Les pharmacies font aussi face à une pénurie de personnel. « Il manque des pharmaciens et des aides techniques partout au Québec, indique Bertrand Bolduc. On nous parle de vaccination obligatoire [contre la COVID-19 dès le 15 octobre]. Nous aussi, ça va faire des trous. » Selon le président de l’Ordre, 97 % des pharmaciens sont vaccinés. « Il y en a quelques centaines qui résistent », précise Bertrand Bolduc.

On peut en faire plus pour le diabète, l’hypertension, la thyroïde, les migraines. On peut tout faire ça. On le fait déjà. Mais encore faut-il voir un médecin une fois de temps en temps.

 

L’Association québécoise des pharmaciens propriétaires dit encore ignorer qui, parmi les employés en pharmacie, doit se faire vacciner. « Notre compréhension, c’est que, pour les pharmaciens et les infirmières qui travaillent en pharmacie, ça va être obligatoire, dit Benoit Morin. Pour le reste du personnel, on n’a pas eu de consigne claire de la part du ministère pour nous dire si ça va toucher tous les employés en laboratoire ou toute la pharmacie au complet. »

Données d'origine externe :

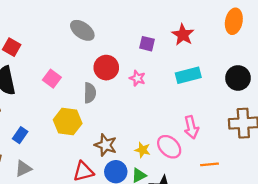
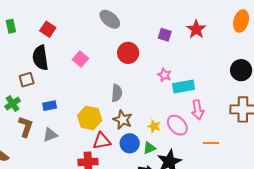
cyan rectangle: (188, 75) -> (184, 87), moved
pink star: (137, 78) -> (164, 75), moved
gray semicircle: (90, 93) -> (117, 93), moved
yellow hexagon: (68, 122) -> (90, 118), moved
blue rectangle: (20, 135) -> (50, 106), turned 40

Le regroupement se dit « d’accord avec la vaccination obligatoire ». « Mais on souhaite une certaine souplesse de la part de l’application du décret envers les assistants techniques s’ils étaient inclus », dit Benoit Morin. D’autant, souligne-t-il, que le délai pour être adéquatement vacciné d’ici le 15 octobre est déjà expiré.